» **BRIEF**
In the entries that follow, how many lines contain the word "órgãos"? Answer with the number only.

» **EXTRACTED ENTRIES**
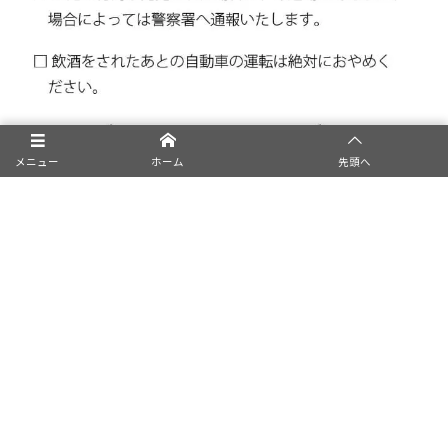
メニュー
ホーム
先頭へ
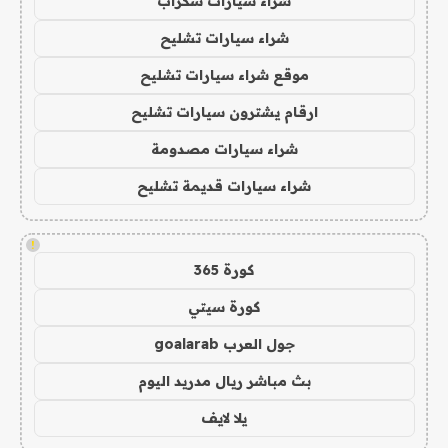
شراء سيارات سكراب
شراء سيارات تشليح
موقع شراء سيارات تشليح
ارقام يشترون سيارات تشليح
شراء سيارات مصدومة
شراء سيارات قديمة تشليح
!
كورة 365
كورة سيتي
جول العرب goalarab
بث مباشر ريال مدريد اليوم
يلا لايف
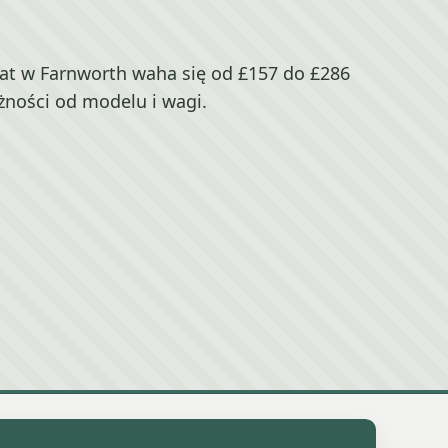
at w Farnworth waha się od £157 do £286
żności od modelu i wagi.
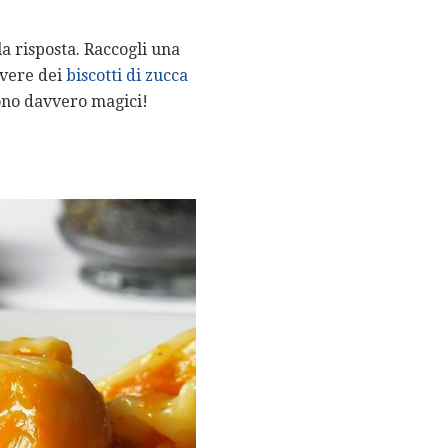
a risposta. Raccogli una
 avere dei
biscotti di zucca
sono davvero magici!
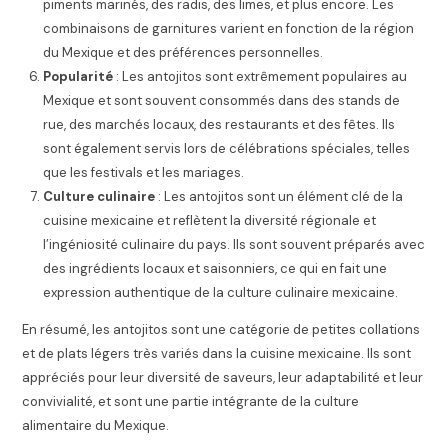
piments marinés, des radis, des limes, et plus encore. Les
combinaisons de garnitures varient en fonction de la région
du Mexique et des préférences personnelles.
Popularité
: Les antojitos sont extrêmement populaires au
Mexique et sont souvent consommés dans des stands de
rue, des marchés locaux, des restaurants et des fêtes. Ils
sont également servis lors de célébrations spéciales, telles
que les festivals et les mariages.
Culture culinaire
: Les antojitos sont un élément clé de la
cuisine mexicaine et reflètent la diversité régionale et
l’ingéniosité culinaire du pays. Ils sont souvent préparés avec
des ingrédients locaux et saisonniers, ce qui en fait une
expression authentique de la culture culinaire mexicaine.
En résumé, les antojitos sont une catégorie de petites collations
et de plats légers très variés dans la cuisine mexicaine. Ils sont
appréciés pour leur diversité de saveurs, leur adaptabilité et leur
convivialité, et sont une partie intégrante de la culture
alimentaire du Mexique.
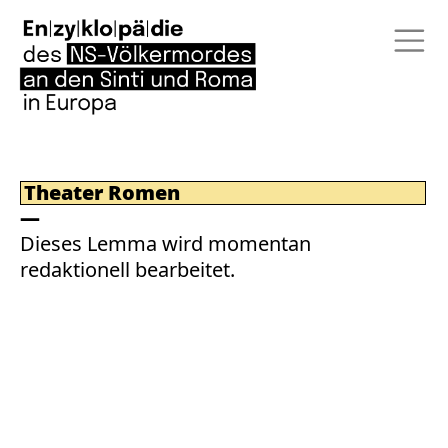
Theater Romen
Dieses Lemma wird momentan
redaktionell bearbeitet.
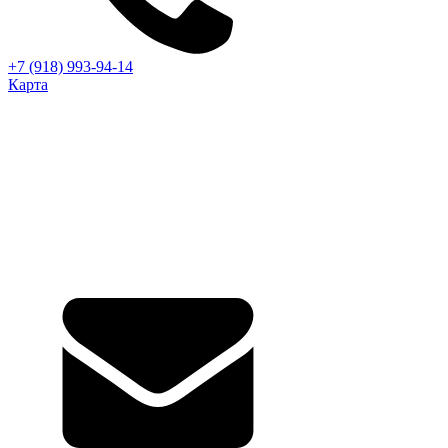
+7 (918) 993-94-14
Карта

--

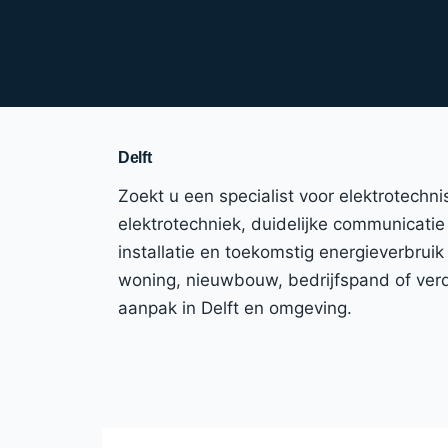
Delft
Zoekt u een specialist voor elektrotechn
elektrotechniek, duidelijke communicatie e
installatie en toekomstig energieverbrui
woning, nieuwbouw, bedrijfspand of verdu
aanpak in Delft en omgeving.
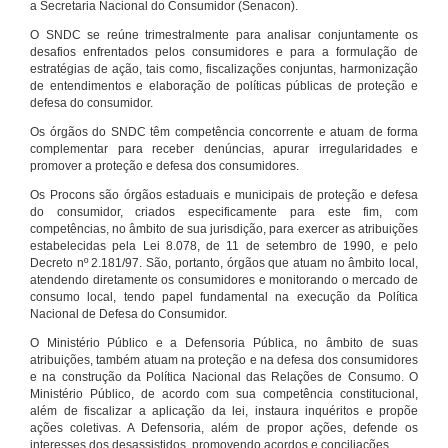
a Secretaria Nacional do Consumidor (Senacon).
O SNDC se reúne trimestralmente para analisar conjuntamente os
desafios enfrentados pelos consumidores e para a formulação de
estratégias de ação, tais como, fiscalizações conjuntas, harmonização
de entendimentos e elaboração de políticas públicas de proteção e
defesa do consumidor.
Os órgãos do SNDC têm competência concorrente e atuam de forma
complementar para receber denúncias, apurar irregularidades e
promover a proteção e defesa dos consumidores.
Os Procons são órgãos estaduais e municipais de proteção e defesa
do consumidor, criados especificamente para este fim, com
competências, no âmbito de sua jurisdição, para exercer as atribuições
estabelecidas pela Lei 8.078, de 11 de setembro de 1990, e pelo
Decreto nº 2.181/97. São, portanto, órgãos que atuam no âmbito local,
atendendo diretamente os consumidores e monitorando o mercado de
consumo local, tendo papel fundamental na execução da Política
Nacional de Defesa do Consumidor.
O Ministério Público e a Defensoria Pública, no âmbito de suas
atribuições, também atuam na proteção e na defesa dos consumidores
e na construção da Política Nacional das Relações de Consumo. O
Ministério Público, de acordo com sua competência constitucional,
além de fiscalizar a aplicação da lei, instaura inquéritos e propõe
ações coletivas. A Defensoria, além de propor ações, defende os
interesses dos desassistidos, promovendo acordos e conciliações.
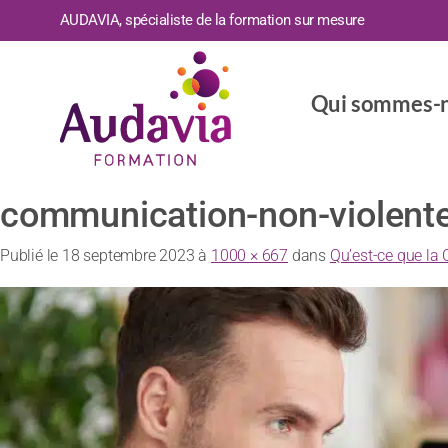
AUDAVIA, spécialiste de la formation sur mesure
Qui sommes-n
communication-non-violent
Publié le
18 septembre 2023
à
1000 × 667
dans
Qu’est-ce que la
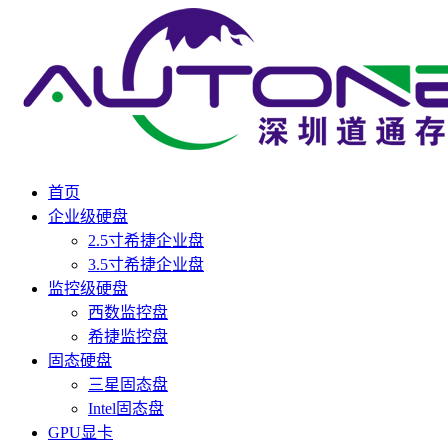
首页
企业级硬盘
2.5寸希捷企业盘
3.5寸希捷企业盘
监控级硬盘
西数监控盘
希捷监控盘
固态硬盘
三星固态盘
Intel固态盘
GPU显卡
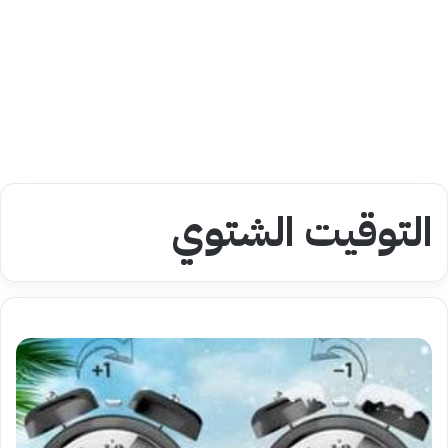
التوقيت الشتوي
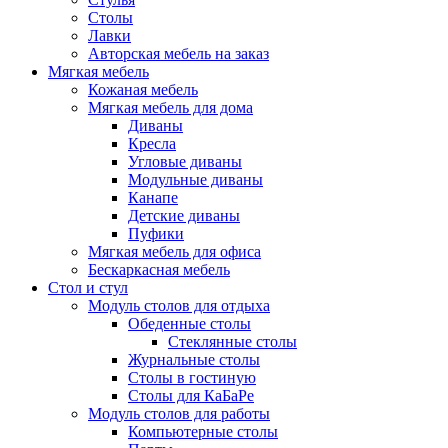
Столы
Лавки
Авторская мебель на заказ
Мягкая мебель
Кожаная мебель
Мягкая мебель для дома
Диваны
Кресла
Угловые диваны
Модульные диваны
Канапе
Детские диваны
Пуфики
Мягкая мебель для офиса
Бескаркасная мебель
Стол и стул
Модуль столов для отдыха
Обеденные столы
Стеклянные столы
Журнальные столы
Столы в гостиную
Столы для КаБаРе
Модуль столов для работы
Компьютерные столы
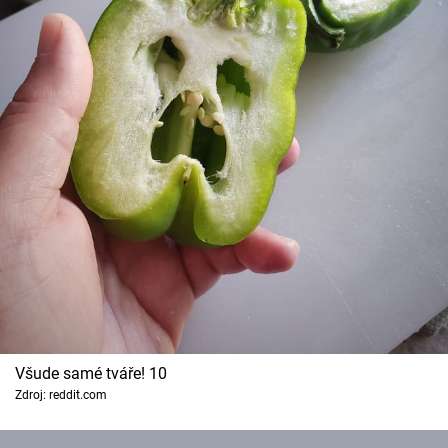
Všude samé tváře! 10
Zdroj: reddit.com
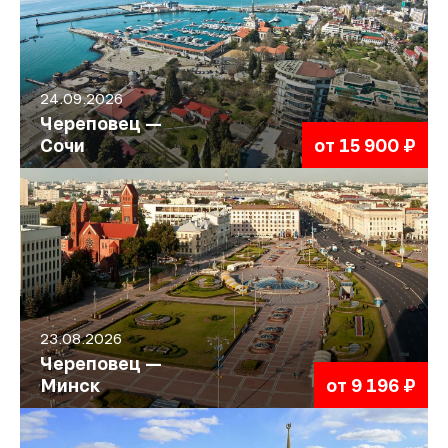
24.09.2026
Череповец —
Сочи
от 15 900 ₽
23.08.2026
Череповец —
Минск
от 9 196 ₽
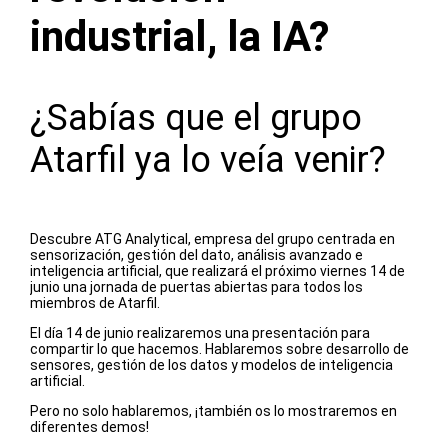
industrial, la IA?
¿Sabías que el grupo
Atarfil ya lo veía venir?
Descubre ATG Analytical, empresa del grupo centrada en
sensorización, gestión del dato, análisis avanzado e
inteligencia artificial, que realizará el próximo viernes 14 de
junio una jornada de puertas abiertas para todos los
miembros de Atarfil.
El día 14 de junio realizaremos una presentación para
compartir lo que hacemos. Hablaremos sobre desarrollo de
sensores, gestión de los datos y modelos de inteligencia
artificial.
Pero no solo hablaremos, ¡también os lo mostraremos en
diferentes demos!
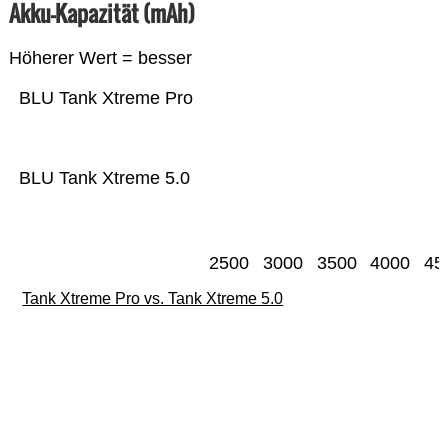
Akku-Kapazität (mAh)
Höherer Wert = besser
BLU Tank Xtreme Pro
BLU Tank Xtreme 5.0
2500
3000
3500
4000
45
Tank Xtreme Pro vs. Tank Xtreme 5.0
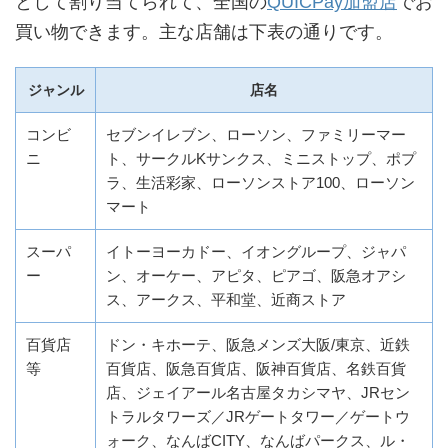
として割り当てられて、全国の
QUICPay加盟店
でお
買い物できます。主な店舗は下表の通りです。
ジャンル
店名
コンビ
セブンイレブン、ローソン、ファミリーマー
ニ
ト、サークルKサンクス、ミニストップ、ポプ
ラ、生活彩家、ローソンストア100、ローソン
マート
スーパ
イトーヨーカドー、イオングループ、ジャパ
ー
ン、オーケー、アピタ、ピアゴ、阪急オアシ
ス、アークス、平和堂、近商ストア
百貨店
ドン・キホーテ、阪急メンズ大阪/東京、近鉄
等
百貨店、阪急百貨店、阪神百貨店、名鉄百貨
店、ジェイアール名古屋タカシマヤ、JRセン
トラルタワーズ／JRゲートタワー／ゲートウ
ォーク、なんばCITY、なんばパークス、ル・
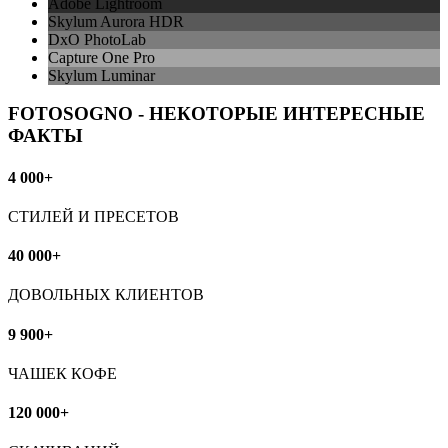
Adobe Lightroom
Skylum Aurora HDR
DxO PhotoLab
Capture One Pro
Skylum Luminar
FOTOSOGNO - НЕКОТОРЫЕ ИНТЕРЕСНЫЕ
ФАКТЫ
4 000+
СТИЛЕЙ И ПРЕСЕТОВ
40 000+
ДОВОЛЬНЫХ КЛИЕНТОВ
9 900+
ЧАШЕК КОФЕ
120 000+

...

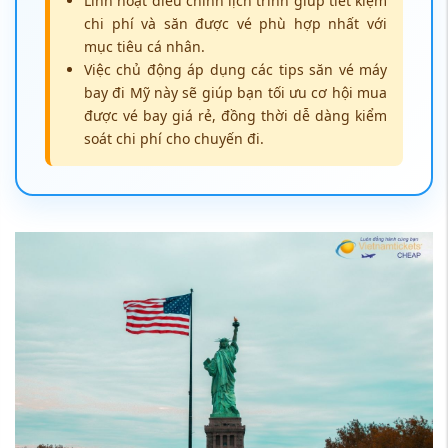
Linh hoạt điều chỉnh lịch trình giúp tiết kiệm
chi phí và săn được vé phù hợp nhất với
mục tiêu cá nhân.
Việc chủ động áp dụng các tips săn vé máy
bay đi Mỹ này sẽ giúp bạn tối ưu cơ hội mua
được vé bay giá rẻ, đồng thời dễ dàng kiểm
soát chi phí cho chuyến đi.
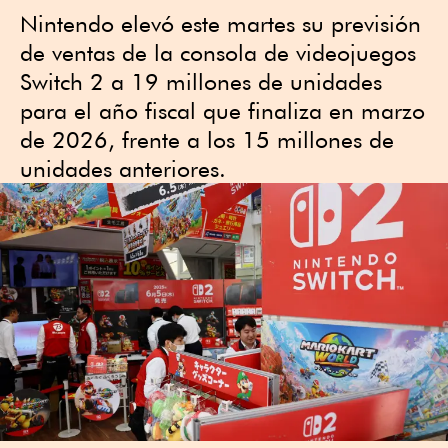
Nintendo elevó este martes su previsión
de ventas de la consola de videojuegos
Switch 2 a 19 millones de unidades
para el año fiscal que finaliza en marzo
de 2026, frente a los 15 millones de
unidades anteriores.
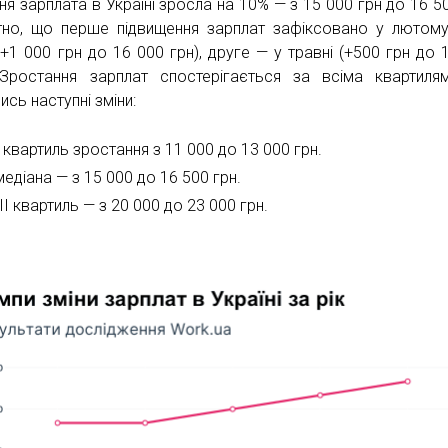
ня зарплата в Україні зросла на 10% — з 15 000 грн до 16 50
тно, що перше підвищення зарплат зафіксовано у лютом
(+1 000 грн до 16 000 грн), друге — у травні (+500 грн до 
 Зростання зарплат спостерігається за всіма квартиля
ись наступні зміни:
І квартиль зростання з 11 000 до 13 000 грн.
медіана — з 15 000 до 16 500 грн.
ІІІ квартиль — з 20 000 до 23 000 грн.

» **EXPECTED ANSWER**
3